Particle *closestParticle;
for(list<Particle>::iterator p1 = mParticles.begin(); p1 != mParticles.end(); ++p1 )
{
// Extra stuff removed
closestParticle = p1; // fails to compile (edit from comments)
}
回答by sbi
Either
任何一个
Particle *closestParticle;
for(list<Particle>::iterator it=mParticles.begin(); it!=mParticles.end(); ++it)
{
// Extra stuff removed
closestParticle = &*it;
}
or
或者
list<Particle>::iterator closestParticle;
for(list<Particle>::iterator it=mParticles.begin(); it!=mParticles.end(); ++it )
{
// Extra stuff removed
closestParticle = it;
}
or
或者
inline list<Particle>::iterator findClosestParticle(list<Particle>& pl)
{
for(list<Particle>::iterator it=pl.begin(); it!=pl.end(); ++it )
{
// Extra stuff removed
return it;
}
return pl.end();
}
or
或者
template< typename It >
inline It findClosestParticle(It begin, It end)
{
while(begin != end )
{
// Extra stuff removed
return begin;
++begin;
}
return end;
}
These are sorted in increasing personal preference. :)
这些按个人喜好增加排序。 :)
回答by rlbond
For a list, the only way to invalidate an iterator is to eraseit. So I suspect you're calling list.erase(p1)at some point in the loop. You need to make a copy of the iterator, move p1back one, and then erase the copy.
对于 a list,使迭代器无效的唯一方法就是使用erase它。所以我怀疑你list.erase(p1)在循环中的某个时刻打电话。您需要制作迭代器的副本,移p1回一个,然后删除副本。

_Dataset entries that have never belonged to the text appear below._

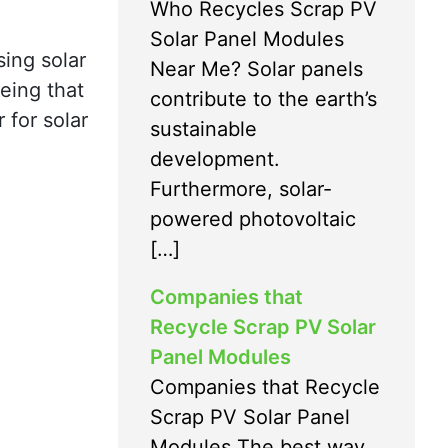
Who Recycles Scrap PV
Solar Panel Modules
sing solar
Near Me? Solar panels
eing that
contribute to the earth’s
 for solar
sustainable
development.
Furthermore, solar-
powered photovoltaic
[…]
Companies that
Recycle Scrap PV Solar
Panel Modules
Companies that Recycle
Scrap PV Solar Panel
Modules The best way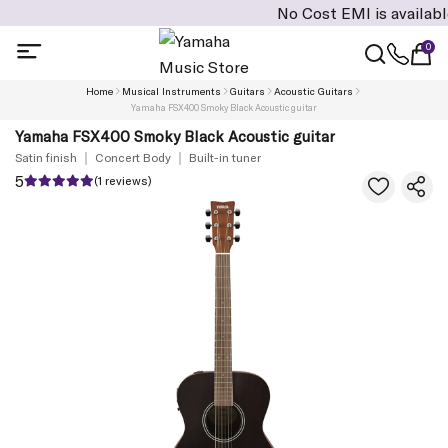
No Cost EMI is available on c
0
Home
Musical Instruments
Guitars
Acoustic Guitars
Yamaha FSX400 Smoky Black Acoustic guitar
Yamaha FSX400 Smoky Black Acoustic guitar
Satin finish
Concert Body
Built-in tuner
5
(1 reviews)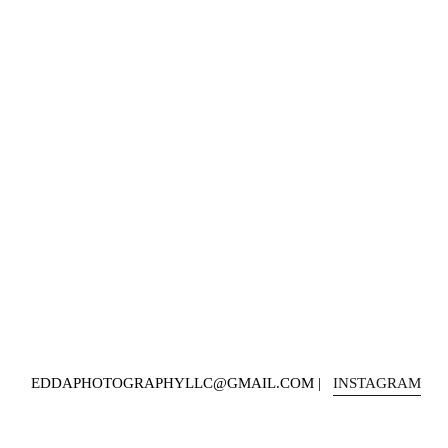
EDDAPHOTOGRAPHYLLC@GMAIL.COM |   
INSTAGRAM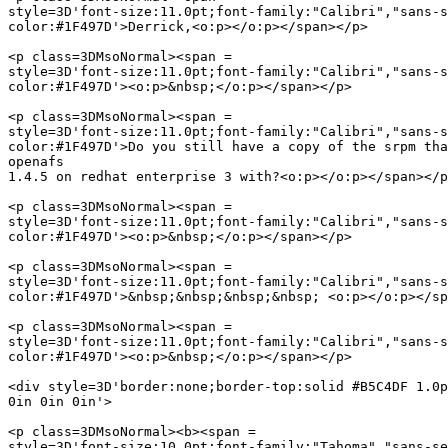
style=3D'font-size:11.0pt;font-family:"Calibri","sans-s
color:#1F497D'>Derrick,<o:p></o:p></span></p>

<p class=3DMsoNormal><span =

style=3D'font-size:11.0pt;font-family:"Calibri","sans-s
color:#1F497D'><o:p>&nbsp;</o:p></span></p>

<p class=3DMsoNormal><span =

style=3D'font-size:11.0pt;font-family:"Calibri","sans-s
color:#1F497D'>Do you still have a copy of the srpm tha
openafs

1.4.5 on redhat enterprise 3 with?<o:p></o:p></span></p
<p class=3DMsoNormal><span =

style=3D'font-size:11.0pt;font-family:"Calibri","sans-s
color:#1F497D'><o:p>&nbsp;</o:p></span></p>

<p class=3DMsoNormal><span =

style=3D'font-size:11.0pt;font-family:"Calibri","sans-s
color:#1F497D'>&nbsp;&nbsp;&nbsp;&nbsp; <o:p></o:p></sp
<p class=3DMsoNormal><span =

style=3D'font-size:11.0pt;font-family:"Calibri","sans-s
color:#1F497D'><o:p>&nbsp;</o:p></span></p>

<div style=3D'border:none;border-top:solid #B5C4DF 1.0p
0in 0in 0in'>

<p class=3DMsoNormal><b><span =

style=3D'font-size:10.0pt;font-family:"Tahoma","sans-se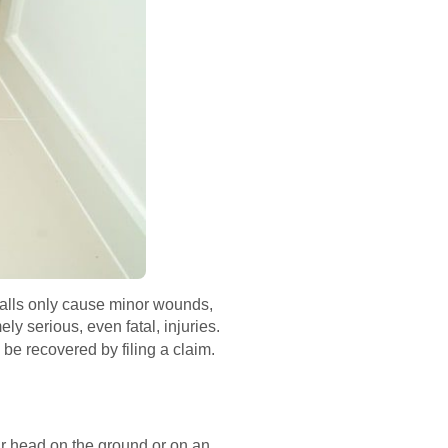
f falls only cause minor wounds,
ly serious, even fatal, injuries.
be recovered by filing a claim.
heir head on the ground or on an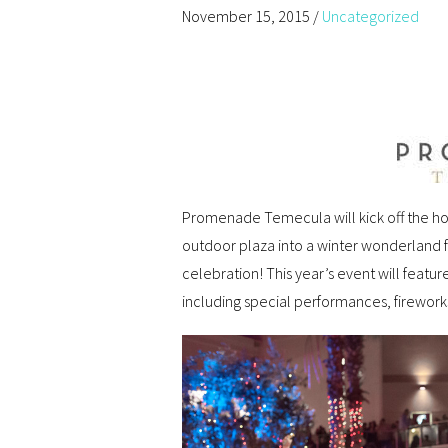
November 15, 2015
/
Uncategorized
Promenade Temecula will kick off the h
outdoor plaza into a winter wonderland fo
celebration! This year’s event will feat
including special performances, firework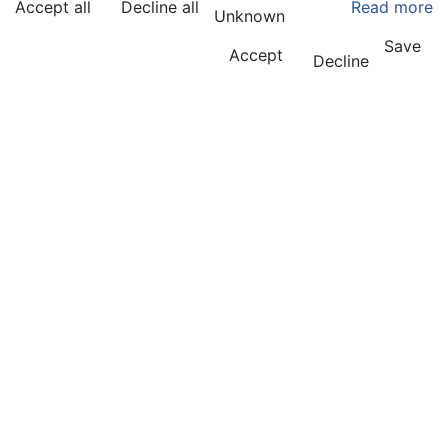
Accept all
Decline all
Read more
Unknown
Save
Accept
Decline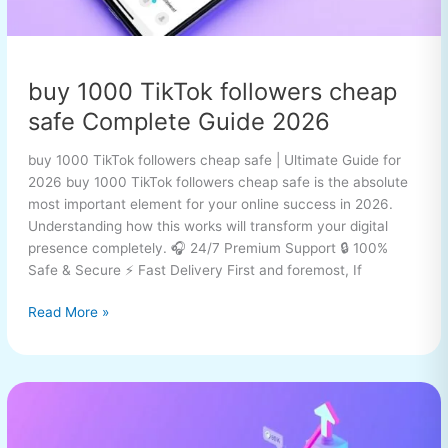
buy 1000 TikTok followers cheap
safe Complete Guide 2026
buy 1000 TikTok followers cheap safe | Ultimate Guide for
2026 buy 1000 TikTok followers cheap safe is the absolute
most important element for your online success in 2026.
Understanding how this works will transform your digital
presence completely. 🎧 24/7 Premium Support 🔒 100%
Safe & Secure ⚡ Fast Delivery First and foremost, If
Read More »
buy
1000
TikTok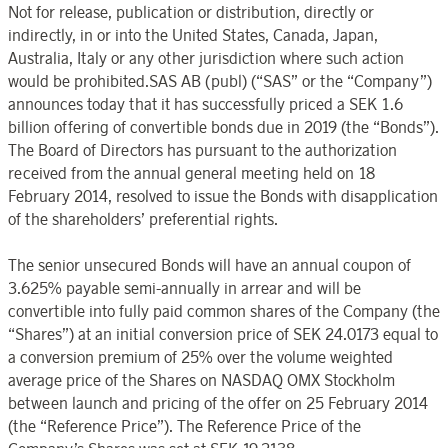
Not for release, publication or distribution, directly or
indirectly, in or into the United States, Canada, Japan,
Australia, Italy or any other jurisdiction where such action
would be prohibited.SAS AB (publ) (“SAS” or the “Company”)
announces today that it has successfully priced a SEK 1.6
billion offering of convertible bonds due in 2019 (the “Bonds”).
The Board of Directors has pursuant to the authorization
received from the annual general meeting held on 18
February 2014, resolved to issue the Bonds with disapplication
of the shareholders’ preferential rights.
The senior unsecured Bonds will have an annual coupon of
3.625% payable semi-annually in arrear and will be
convertible into fully paid common shares of the Company (the
“Shares”) at an initial conversion price of SEK 24.0173 equal to
a conversion premium of 25% over the volume weighted
average price of the Shares on NASDAQ OMX Stockholm
between launch and pricing of the offer on 25 February 2014
(the “Reference Price”). The Reference Price of the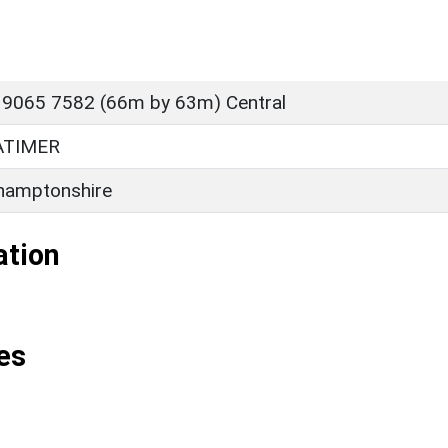
 9065 7582 (66m by 63m) Central
ATIMER
hamptonshire
ation
es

EDIT: Oh wait, did you mean it doesn't compile? If so, see @sbi's answer. But you really need to word your question in a good way. What is your compile error? Or does it fail at run-time? In this case, however, I believe you mean a compile error.
编辑:哦等等,你的意思是它不能编译吗?如果是这样,请参阅@sbi 的回答。但是你真的需要以一种好的方式来表达你的问题。你的编译错误是什么?或者它在运行时失败?但是,在这种情况下,我相信您的意思是编译错误。
回答by Carl
I'm not an expert on the STL, but I believe the reason it fails to compile is because an iterator is an object that points to another object. In other words, an iterator is a generalization of a pointer. So to do what you'd want with minimal changes to your code, you would first need to de-reference the iterator to get at the value it contains. You'd then use the '&' to get its address and would then assign that address to your pointer variable. This is why ptr=&*it; works.
我不是 STL 的专家,但我相信它无法编译的原因是因为迭代器是一个指向另一个对象的对象。换句话说,迭代器是指针的泛化。因此,要在对代码进行最少更改的情况下执行您想要的操作,您首先需要取消引用迭代器以获取它包含的值。然后您将使用 '&' 获取其地址,然后将该地址分配给您的指针变量。这就是为什么 ptr=&*it; 作品。